Contemplando la sonrisa amable y el esfuerzo que está haciendo por animarlos, Mark sonríe y cede.

—Sí, vale.


Steve Connolly está sentado, nervioso, en el borde del sofá de Beth, con el mono de trabajo puesto. Es un salvavidas dudoso, pero ella tiene que brindarle a la policía una segunda oportunidad para ocuparse de aquello. Pete Lawson hace muecas a espaldas de Steve. Bien sabe Dios que Beth comprende su cinismo, pero no se pueden permitir correr el riesgo.

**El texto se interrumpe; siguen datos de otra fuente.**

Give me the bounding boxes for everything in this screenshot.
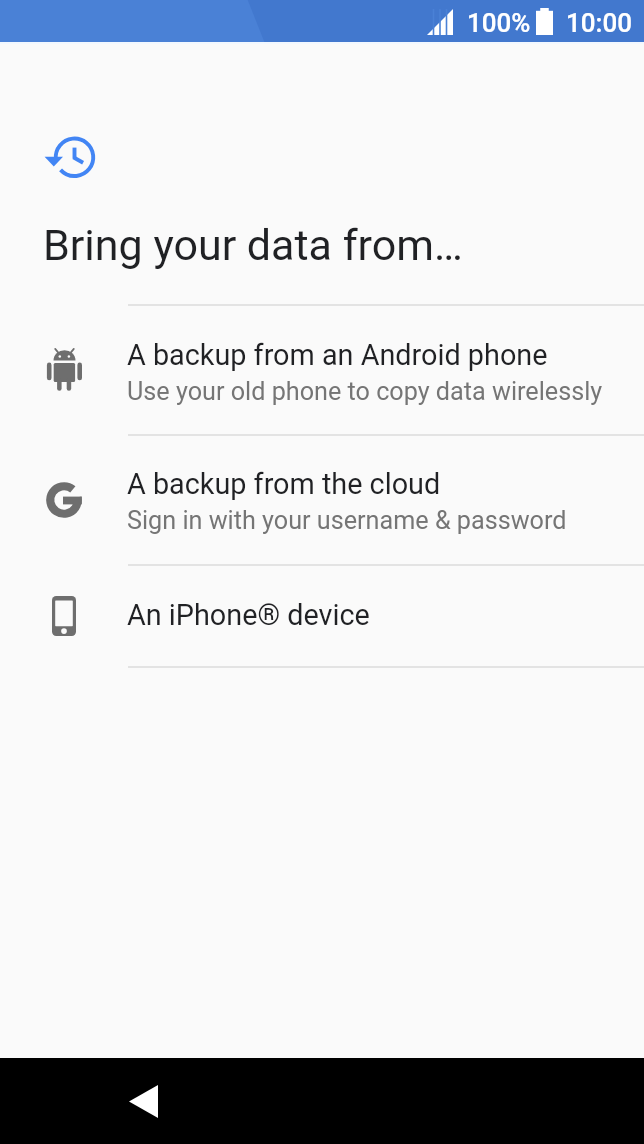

No pueden demostrar lo que cuenta Steve acerca de que recibe mensajes de Danny, pero tampoco pueden contradecirlo. Debe tener alguna importancia. Aunque él reconozca, que no sabe por qué ni cómo pasa, Beth se siente alentada por ello. Constantemente la impresionan cosas que no entiende. Ni los medios saben siempre cómo actúan ciertos medicamentos, solo que lo hacen. ¿Por qué aquello tendría que ser diferente? No sería digna de ser llamada madre si ignorase a Connolly, y luego resultase que tiene razón. El inspector Hardy prometió que en aquella investigación no dejaría piedra sin remover. ¿Es que esto no es importante?

Se da cuenta nada más ver Hardy a su invitado que va a haber un enfrentamiento. El inspector ya lo he decidido antes de que Connolly abra la boca. Beth entonces contempla cómo el rostro de la joven oficial se contrae en una expresión de molestia, rabia, tristeza y dolor. Ellie, por su parte, ha quedado atónita.

—¿Nos han llamado para esto? —brama Hardy, observando a Beth, antes de dirigirse a Pete—: Usted es gilipollas por dejarlo entrar.

—¿Acaso va a ignorar la advertencia que le dimos? —cuestiona Harper, dando un paso amenazante hacia Connolly. El inspector de cabello castaño coloca su brazo izquierdo frente a ella, para detenerla. Comprende su ira, pero no tiene sentido que se exalten los dos.

Steve se dirige a toda la habitación.

—Danny quiere que sepan qué lo mató una persona que él conocía.

Hardy explota.

—Esto es insultante. Exijo que acabe con esto ahora mismo...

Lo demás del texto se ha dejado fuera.